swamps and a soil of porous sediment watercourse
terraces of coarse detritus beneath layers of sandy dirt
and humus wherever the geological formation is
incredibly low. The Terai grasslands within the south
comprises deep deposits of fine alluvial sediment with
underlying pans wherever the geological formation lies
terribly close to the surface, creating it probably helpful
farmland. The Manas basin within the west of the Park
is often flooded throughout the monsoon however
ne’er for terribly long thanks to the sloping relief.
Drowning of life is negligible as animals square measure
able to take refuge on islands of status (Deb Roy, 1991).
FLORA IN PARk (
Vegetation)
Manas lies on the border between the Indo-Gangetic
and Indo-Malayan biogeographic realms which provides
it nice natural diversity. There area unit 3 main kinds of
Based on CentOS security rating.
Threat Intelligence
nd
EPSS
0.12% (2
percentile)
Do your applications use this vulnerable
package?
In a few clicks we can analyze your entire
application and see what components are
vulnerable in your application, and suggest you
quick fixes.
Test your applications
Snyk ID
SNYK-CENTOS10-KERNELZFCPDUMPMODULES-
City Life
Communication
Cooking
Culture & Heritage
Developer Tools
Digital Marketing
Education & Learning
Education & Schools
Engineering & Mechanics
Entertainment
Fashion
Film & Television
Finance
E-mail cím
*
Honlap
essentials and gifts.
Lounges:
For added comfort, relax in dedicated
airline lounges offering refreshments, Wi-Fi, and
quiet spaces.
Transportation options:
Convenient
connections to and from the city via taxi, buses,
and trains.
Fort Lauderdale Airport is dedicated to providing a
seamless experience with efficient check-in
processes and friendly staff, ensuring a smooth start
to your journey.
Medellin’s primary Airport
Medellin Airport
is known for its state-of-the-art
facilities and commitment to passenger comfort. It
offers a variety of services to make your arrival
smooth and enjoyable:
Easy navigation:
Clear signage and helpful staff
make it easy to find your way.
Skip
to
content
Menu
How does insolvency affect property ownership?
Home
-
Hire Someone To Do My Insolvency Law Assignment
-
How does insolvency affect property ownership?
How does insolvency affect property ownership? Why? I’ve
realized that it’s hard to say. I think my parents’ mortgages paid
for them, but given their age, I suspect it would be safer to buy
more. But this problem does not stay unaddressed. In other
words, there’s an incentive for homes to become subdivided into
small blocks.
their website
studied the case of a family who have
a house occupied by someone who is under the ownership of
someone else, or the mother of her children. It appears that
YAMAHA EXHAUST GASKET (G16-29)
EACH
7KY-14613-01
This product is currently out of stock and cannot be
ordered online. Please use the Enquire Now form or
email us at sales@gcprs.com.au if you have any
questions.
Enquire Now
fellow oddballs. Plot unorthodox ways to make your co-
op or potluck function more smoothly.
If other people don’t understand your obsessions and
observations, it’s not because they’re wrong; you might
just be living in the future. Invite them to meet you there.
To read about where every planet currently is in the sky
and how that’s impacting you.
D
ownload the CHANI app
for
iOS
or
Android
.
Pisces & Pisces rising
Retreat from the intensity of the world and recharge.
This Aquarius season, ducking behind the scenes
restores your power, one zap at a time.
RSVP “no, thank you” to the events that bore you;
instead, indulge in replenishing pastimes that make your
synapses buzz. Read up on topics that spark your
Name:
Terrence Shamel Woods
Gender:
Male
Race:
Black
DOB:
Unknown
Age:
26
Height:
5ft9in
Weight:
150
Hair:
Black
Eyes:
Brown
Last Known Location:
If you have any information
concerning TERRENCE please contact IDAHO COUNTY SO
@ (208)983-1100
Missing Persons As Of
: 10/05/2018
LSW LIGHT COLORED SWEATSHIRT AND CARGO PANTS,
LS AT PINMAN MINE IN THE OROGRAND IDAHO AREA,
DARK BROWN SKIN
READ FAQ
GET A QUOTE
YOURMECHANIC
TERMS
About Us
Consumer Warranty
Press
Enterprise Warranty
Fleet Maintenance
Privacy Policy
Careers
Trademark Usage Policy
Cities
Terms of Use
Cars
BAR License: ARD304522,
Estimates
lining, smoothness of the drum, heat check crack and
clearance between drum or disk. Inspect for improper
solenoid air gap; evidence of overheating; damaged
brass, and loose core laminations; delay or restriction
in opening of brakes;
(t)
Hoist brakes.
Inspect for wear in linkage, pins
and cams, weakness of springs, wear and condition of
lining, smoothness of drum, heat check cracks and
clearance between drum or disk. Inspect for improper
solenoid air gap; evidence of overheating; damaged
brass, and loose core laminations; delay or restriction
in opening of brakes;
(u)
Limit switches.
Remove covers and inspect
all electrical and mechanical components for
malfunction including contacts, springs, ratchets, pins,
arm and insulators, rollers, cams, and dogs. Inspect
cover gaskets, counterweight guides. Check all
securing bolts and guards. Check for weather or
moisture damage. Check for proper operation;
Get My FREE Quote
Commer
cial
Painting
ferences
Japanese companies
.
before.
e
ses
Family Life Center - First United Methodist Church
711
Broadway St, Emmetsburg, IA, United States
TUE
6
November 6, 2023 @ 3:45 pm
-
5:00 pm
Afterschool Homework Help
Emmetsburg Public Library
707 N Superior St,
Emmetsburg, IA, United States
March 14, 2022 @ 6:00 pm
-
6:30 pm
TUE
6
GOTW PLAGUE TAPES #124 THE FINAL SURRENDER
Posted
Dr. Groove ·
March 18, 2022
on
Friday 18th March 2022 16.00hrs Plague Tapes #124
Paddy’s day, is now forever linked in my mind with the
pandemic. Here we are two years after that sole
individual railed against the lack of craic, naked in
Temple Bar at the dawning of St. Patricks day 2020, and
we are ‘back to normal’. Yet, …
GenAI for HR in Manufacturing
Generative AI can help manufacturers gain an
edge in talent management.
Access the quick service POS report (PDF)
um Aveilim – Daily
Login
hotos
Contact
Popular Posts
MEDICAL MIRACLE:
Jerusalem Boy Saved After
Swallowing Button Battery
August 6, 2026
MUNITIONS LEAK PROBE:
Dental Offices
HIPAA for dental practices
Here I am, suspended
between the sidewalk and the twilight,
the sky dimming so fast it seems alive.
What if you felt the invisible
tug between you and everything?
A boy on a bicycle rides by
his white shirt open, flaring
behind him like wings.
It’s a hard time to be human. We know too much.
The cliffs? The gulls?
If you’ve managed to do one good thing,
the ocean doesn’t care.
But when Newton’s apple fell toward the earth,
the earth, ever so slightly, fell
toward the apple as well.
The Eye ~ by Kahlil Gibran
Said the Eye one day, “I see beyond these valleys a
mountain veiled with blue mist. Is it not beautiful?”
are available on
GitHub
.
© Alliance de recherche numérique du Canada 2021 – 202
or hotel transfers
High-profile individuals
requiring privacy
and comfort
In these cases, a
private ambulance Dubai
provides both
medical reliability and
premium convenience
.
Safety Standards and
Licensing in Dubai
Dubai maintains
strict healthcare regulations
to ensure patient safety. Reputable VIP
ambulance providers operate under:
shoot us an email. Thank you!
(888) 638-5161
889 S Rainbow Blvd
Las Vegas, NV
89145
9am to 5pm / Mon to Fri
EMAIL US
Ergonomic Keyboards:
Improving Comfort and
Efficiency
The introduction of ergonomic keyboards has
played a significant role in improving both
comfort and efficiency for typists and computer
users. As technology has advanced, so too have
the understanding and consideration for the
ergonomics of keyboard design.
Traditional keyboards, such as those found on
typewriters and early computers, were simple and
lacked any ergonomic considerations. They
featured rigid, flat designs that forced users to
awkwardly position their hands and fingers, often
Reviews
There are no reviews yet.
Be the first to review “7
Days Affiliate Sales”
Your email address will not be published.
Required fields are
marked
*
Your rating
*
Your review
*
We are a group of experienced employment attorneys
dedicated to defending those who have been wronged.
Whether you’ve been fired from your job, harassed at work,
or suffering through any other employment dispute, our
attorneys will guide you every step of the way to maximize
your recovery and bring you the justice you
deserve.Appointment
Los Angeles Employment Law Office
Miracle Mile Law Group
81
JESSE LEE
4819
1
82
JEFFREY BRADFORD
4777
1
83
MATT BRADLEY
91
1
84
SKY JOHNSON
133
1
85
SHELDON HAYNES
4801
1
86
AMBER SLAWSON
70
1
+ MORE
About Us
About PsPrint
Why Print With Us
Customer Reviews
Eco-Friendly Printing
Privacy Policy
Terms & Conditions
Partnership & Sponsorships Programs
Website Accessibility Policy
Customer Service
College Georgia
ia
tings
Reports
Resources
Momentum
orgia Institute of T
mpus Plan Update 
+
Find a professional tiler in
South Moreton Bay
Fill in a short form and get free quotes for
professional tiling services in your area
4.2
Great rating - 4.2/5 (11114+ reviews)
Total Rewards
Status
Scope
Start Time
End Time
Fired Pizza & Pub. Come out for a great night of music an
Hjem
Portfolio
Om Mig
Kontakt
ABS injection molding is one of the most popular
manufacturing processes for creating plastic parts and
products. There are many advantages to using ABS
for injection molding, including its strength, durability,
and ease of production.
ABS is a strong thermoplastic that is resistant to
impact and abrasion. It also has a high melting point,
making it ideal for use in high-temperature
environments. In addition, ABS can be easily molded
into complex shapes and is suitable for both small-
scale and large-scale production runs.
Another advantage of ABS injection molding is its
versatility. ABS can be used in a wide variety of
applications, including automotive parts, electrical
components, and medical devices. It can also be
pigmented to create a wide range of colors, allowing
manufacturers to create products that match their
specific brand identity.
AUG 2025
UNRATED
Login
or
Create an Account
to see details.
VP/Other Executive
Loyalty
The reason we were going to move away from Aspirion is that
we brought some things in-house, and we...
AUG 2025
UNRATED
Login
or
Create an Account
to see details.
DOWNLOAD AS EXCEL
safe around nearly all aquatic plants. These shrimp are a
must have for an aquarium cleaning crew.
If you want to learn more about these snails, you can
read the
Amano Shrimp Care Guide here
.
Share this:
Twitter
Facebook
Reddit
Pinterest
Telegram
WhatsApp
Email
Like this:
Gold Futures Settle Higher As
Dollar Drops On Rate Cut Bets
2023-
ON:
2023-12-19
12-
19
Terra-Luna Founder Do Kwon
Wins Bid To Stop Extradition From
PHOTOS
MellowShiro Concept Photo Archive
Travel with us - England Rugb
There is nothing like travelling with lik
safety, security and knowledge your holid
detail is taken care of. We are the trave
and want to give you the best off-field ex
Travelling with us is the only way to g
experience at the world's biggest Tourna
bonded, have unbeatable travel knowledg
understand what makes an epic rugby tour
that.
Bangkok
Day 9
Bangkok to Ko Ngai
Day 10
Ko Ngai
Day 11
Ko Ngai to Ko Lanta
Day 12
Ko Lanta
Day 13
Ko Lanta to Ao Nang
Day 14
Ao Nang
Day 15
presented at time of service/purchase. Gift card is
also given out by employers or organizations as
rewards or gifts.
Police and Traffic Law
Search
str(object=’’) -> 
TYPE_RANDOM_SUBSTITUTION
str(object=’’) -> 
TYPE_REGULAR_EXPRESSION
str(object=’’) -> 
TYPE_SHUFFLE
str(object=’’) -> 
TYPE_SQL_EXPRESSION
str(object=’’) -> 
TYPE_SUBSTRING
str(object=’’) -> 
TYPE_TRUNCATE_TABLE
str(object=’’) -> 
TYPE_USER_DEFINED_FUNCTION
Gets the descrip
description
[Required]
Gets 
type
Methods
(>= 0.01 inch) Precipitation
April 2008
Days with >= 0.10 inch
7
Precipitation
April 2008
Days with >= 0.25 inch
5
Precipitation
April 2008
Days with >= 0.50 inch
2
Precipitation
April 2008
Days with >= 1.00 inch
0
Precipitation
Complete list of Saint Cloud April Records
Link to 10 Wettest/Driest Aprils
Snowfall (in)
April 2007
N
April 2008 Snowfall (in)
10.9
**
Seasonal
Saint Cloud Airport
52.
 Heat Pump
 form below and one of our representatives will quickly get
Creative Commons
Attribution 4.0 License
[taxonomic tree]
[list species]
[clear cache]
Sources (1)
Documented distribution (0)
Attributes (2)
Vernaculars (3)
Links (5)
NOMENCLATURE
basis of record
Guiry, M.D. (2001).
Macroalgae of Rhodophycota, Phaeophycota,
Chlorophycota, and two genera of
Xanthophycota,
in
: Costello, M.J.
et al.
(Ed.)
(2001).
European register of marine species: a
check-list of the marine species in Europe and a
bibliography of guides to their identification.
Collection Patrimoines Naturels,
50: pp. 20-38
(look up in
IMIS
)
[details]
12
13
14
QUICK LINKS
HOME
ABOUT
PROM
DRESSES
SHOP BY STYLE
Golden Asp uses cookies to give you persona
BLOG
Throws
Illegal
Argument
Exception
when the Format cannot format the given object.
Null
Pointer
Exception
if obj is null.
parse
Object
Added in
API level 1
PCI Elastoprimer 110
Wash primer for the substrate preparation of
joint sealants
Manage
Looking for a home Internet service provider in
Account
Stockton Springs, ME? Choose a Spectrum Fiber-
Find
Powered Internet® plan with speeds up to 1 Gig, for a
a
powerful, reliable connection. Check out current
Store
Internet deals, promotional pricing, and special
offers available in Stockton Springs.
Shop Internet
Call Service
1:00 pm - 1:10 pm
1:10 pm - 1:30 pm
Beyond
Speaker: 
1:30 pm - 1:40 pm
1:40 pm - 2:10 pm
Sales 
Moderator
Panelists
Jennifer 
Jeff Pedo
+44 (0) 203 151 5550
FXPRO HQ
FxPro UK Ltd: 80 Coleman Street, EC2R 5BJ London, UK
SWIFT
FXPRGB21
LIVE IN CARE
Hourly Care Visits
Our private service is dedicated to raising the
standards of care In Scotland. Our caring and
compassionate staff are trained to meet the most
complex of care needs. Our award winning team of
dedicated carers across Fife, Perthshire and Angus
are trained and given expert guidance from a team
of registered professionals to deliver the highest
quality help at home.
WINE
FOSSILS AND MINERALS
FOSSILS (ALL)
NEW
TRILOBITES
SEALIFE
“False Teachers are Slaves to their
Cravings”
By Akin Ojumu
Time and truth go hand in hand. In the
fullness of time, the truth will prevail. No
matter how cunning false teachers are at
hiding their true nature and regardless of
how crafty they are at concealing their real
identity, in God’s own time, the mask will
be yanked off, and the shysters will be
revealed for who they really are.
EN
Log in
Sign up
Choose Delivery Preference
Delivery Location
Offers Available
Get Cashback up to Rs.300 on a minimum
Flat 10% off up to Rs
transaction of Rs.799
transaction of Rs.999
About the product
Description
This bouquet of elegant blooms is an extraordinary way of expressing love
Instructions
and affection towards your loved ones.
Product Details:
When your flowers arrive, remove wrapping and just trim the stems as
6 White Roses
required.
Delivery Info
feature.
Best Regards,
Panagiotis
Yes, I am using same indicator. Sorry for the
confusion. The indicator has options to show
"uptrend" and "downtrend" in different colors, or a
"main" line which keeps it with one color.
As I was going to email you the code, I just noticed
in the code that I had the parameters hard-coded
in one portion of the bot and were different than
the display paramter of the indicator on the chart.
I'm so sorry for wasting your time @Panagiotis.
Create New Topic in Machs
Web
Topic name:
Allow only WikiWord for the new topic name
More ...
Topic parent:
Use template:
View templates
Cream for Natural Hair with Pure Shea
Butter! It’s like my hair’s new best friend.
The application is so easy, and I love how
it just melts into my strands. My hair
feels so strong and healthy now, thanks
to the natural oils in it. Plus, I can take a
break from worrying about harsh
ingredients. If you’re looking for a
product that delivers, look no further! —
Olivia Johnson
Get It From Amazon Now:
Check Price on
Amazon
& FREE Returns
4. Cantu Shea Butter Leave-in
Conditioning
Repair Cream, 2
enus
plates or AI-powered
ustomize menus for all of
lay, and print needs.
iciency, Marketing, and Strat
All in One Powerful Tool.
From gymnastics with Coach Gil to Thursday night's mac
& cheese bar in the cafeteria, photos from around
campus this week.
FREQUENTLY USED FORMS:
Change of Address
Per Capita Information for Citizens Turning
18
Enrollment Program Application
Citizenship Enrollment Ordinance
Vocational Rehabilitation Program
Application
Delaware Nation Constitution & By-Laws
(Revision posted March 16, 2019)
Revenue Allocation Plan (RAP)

□ □ □ □ □

Only the lines above starting with the one with "colors, or a" and going through the one with "ingredients. If you’re looking for a" are to be copied, word for word and with both ends kept.

▶ [Response below]
"uptrend" and "downtrend" in different colors, or a
"main" line which keeps it with one color.
As I was going to email you the code, I just noticed
in the code that I had the parameters hard-coded
in one portion of the bot and were different than
the display paramter of the indicator on the chart.
I'm so sorry for wasting your time @Panagiotis.
Create New Topic in Machs
Web
Topic name:
Allow only WikiWord for the new topic name
More ...
Topic parent:
Use template:
View templates
Cream for Natural Hair with Pure Shea
Butter! It’s like my hair’s new best friend.
The application is so easy, and I love how
it just melts into my strands. My hair
feels so strong and healthy now, thanks
to the natural oils in it. Plus, I can take a
break from worrying about harsh
ingredients. If you’re looking for a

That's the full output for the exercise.